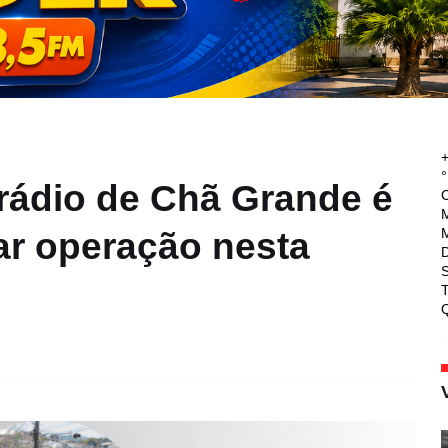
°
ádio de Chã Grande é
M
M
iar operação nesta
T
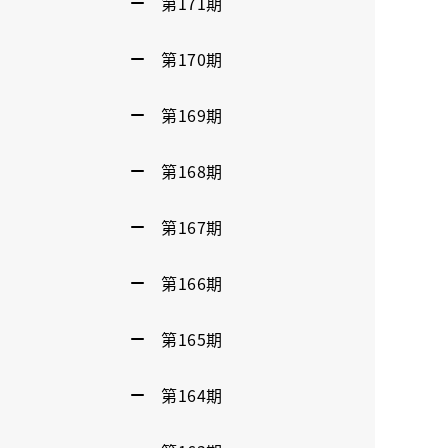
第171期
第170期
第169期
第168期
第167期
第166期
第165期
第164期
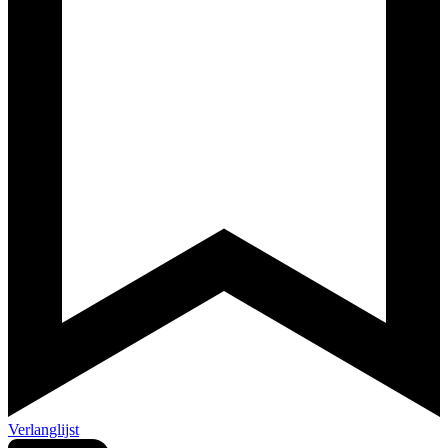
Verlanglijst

________________

EXERCISE DIRECTIONS.
The answer must repeat every line of the listing exactly and leave the pictures out.

REPLY TO THE EXERCISE.
°
ádio de Chã Grande é
M
M
iar operação nesta
T
第171期
第170期
第169期
第168期
第167期
第166期
第165期
第164期
Verlanglijst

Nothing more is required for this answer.